The records below are to be reproduced exactly, and no picture should appear in the copy.
┌──
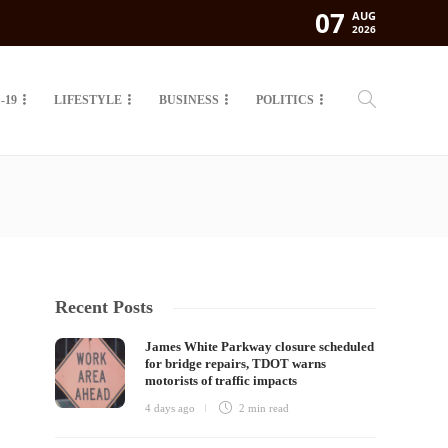
07
AUG
2026
-19
LIFESTYLE
BUSINESS
POLITICS
Recent Posts
James White Parkway closure scheduled
for bridge repairs, TDOT warns
motorists of traffic impacts
4 days ago
2 min
read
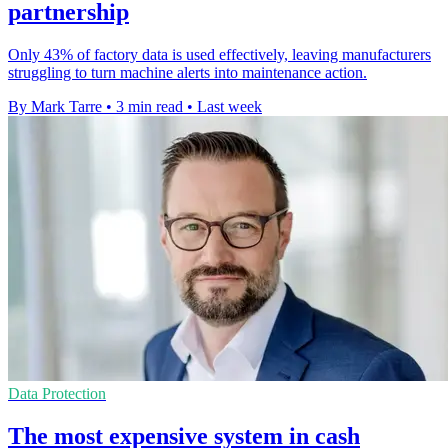
partnership
Only 43% of factory data is used effectively, leaving manufacturers
struggling to turn machine alerts into maintenance action.
By Mark Tarre
•
3 min read
•
Last week
Data Protection
The most expensive system in cash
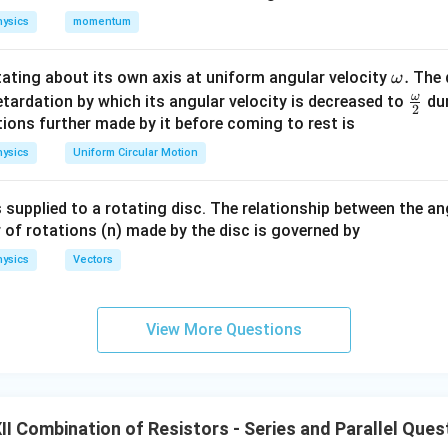
R
e resistor of resistance
.
R
ysics
momentum
R
wo resistors of resistance
each in series. Therefore, the resis
R
\o
.
otating about its own axis at uniform angular velocity
The d
ω
m
ω
\fr
etardation by which its angular velocity is decreased to
dur
+
R+R=2R.
=
2
.
2
R
R
R
eg
ac
ions further made by it before coming to rest is
a.
{\o
M
P
R
2R
2
and
, we have two resistances
and
connected in paral
M
P
R
R
ysics
Uniform Circular Motion
me
nce is
ga}
 supplied to a rotating disc. The relationship between the an
2
(
2
)
2
2
R_{MP} = \frac{R(2R)}{R+2R}
R
R
R
R
{2}
=
=
=
.
R
MP
 of rotations (n) made by the disc is governed by
+
2
3
3
R
R
R
ysics
Vectors
\boxed{ R_{MP}=\frac{2R}{3
2
R
=
R
MP
3
View More Questions
P
N
he resistors between points
and
.
P
N
I Combination of Resistors - Series and Parallel Ques
N
, there are again two branches:
N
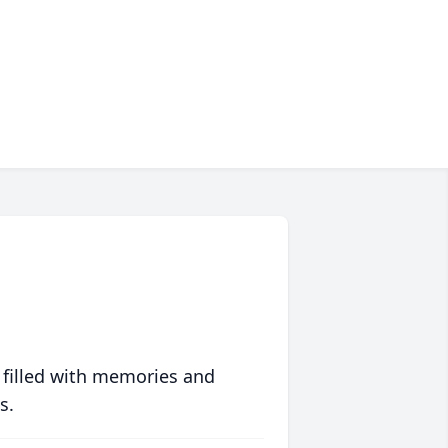
 filled with memories and
s.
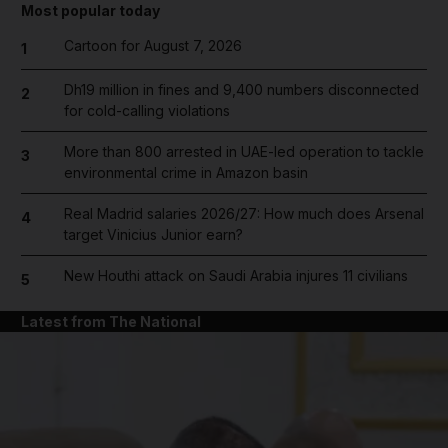
Most popular today
Cartoon for August 7, 2026
1
Dh19 million in fines and 9,400 numbers disconnected
2
for cold-calling violations
More than 800 arrested in UAE-led operation to tackle
3
environmental crime in Amazon basin
Real Madrid salaries 2026/27: How much does Arsenal
4
target Vinicius Junior earn?
New Houthi attack on Saudi Arabia injures 11 civilians
5
Latest from The National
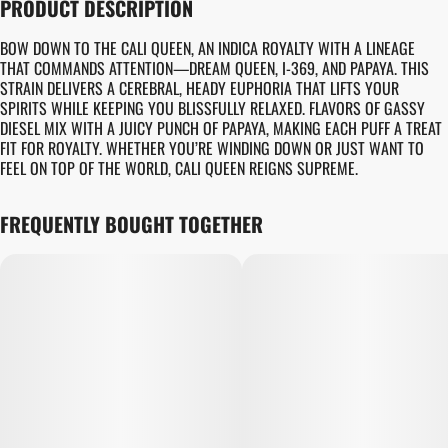
PRODUCT DESCRIPTION
BOW DOWN TO THE CALI QUEEN, AN INDICA ROYALTY WITH A LINEAGE
THAT COMMANDS ATTENTION—DREAM QUEEN, I-369, AND PAPAYA. THIS
STRAIN DELIVERS A CEREBRAL, HEADY EUPHORIA THAT LIFTS YOUR
SPIRITS WHILE KEEPING YOU BLISSFULLY RELAXED. FLAVORS OF GASSY
DIESEL MIX WITH A JUICY PUNCH OF PAPAYA, MAKING EACH PUFF A TREAT
FIT FOR ROYALTY. WHETHER YOU’RE WINDING DOWN OR JUST WANT TO
FEEL ON TOP OF THE WORLD, CALI QUEEN REIGNS SUPREME.
FREQUENTLY BOUGHT TOGETHER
└──
(TASK RESULT):
07
AUG
2026
-19
LIFESTYLE
BUSINESS
POLITICS
Recent Posts
James White Parkway closure scheduled
for bridge repairs, TDOT warns
motorists of traffic impacts
4 days ago
2 min
read
partnership
Only 43% of factory data is used effectively, leaving manufacturers
struggling to turn machine alerts into maintenance action.
By Mark Tarre
•
3 min read
•
Last week
Data Protection
The most expensive system in cash
R
e resistor of resistance
.
R
ysics
momentum
R
wo resistors of resistance
each in series. Therefore, the resis
R
\o
.
otating about its own axis at uniform angular velocity
The d
ω
m
ω
\fr
etardation by which its angular velocity is decreased to
dur
+
R+R=2R.
=
2
.
2
R
R
R
eg
ac
ions further made by it before coming to rest is
a.
{\o
M
P
R
2R
2
and
, we have two resistances
and
connected in paral
M
P
R
R
ysics
Uniform Circular Motion
me
nce is
ga}
 supplied to a rotating disc. The relationship between the an
2
(
2
)
2
2
R_{MP} = \frac{R(2R)}{R+2R}
R
R
R
R
{2}
=
=
=
.
R
MP
 of rotations (n) made by the disc is governed by
+
2
3
3
R
R
R
ysics
Vectors
\boxed{ R_{MP}=\frac{2R}{3
2
R
=
R
MP
3
View More Questions
P
N
he resistors between points
and
.
P
N
I Combination of Resistors - Series and Parallel Ques
N
, there are again two branches:
N
 filled with memories and
s.
Most popular today
Cartoon for August 7, 2026
1
Dh19 million in fines and 9,400 numbers disconnected
2
for cold-calling violations
More than 800 arrested in UAE-led operation to tackle
3
environmental crime in Amazon basin
Real Madrid salaries 2026/27: How much does Arsenal
4
target Vinicius Junior earn?
New Houthi attack on Saudi Arabia injures 11 civilians
5
Latest from The National
PRODUCT DESCRIPTION
BOW DOWN TO THE CALI QUEEN, AN INDICA ROYALTY WITH A LINEAGE
THAT COMMANDS ATTENTION—DREAM QUEEN, I-369, AND PAPAYA. THIS
STRAIN DELIVERS A CEREBRAL, HEADY EUPHORIA THAT LIFTS YOUR
SPIRITS WHILE KEEPING YOU BLISSFULLY RELAXED. FLAVORS OF GASSY
DIESEL MIX WITH A JUICY PUNCH OF PAPAYA, MAKING EACH PUFF A TREAT
FIT FOR ROYALTY. WHETHER YOU’RE WINDING DOWN OR JUST WANT TO
FEEL ON TOP OF THE WORLD, CALI QUEEN REIGNS SUPREME.
FREQUENTLY BOUGHT TOGETHER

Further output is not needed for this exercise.